Interest expense paid on loan capital is deductible as long as the debt to equity ratio does not exceed:

  • 5:1 for investments up to US$200 million
  • 8:1 for investments greater than US$200 million

and the interest does not exceed commercially available rates. Where interest is paid to an offshore lender, withholding tax will be payable subject to the relevant tax treaty. Where funds are provided interest free, unless agreement has been sought from the tax authorities, it is likely that interest will be deemed on the funding.


Under the CoW, tax losses can be carried forward for up to eight years and are recouped on a first-in, first-out basis. Tax losses cannot be carried back.


CoW companies are designated as VAT Collectors by the State Treasury. This means that they pay VAT directly to the Treasury, rather than to their suppliers.

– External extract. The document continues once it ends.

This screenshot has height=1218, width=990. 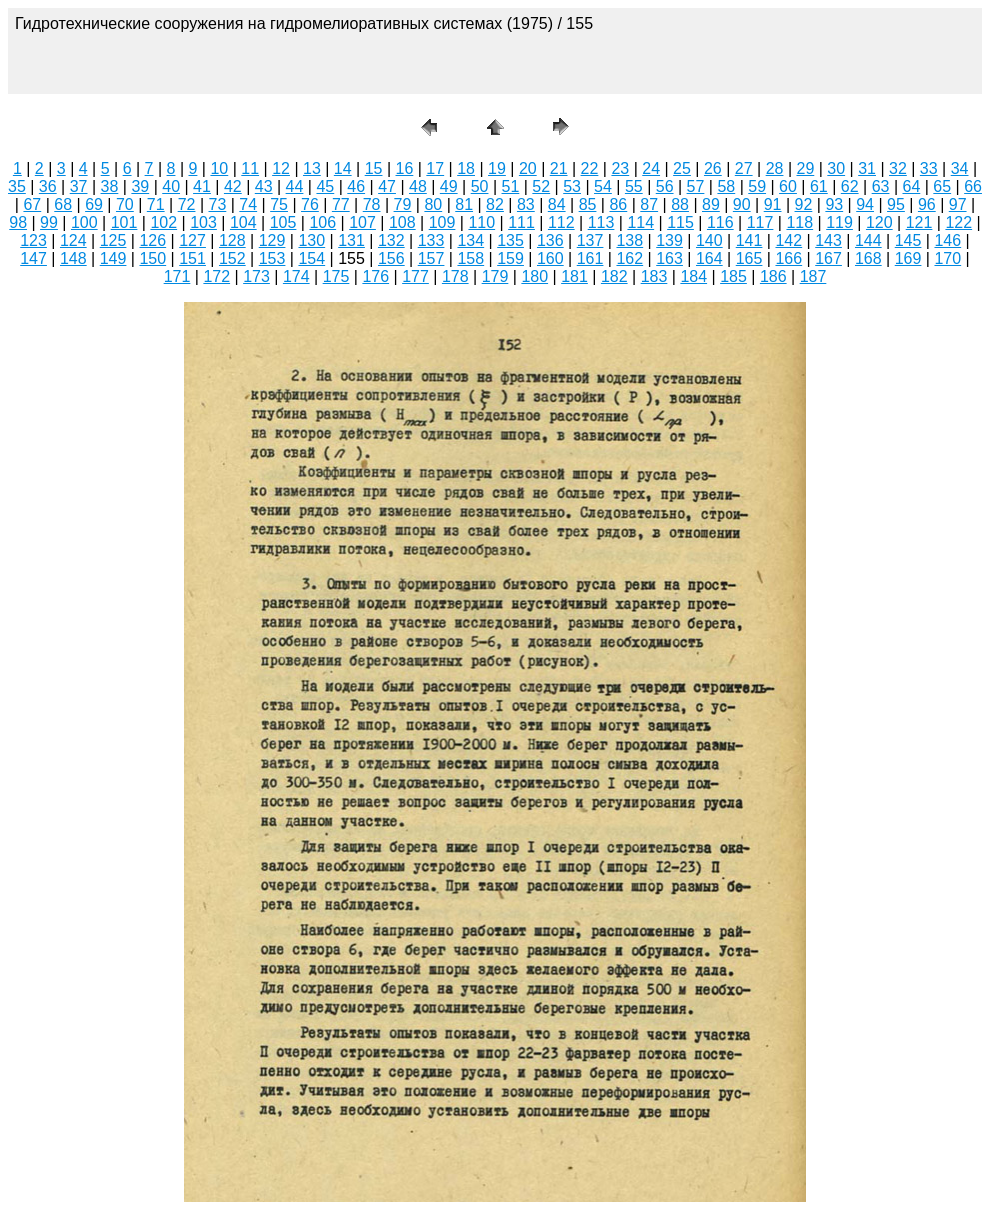 I want to click on 112, so click(x=561, y=222).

During the pre-production stage of the CoW, the company will have no output VAT and will collect and pay all its input VAT to the Government. The company can claim back input VAT on an annual basis. In order to receive a refund the company must undergo a thorough tax audit.

All VAT payments are denominated in rupiah. Where a company keeps its books in US dollars, this can give rise to an exchange risk and should be carefully managed.


The 7th generation CoW provides exemptions from import duties, VAT and income tax on the importation of capital equipment in accordance with the prevailing law. Exemptions may be available under the general law and careful planning is recommended to take advantage of any such exemptions.

Where a company has imported capital equipment free of VAT and import duties, if the company does not subsequently re-export the equipment, it may be subject to VAT and import duties at a later time.